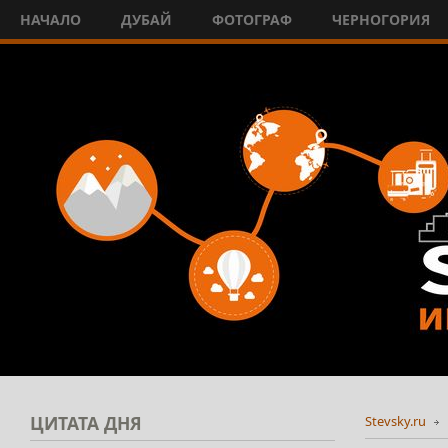
НАЧАЛО
ДУБАЙ
ФОТОГРАФ
ЧЕРНОГОРИЯ
ЦИТАТА
ДНЯ
Stevsky.ru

DIRECTIONS FOR THIS TASK:
Word for word, give back each entry from above, but skip any picture.

EXERCISE OUTPUT:
НАЧАЛО
ДУБАЙ
ФОТОГРАФ
ЧЕРНОГОРИЯ
ЦИТАТА
ДНЯ
Stevsky.ru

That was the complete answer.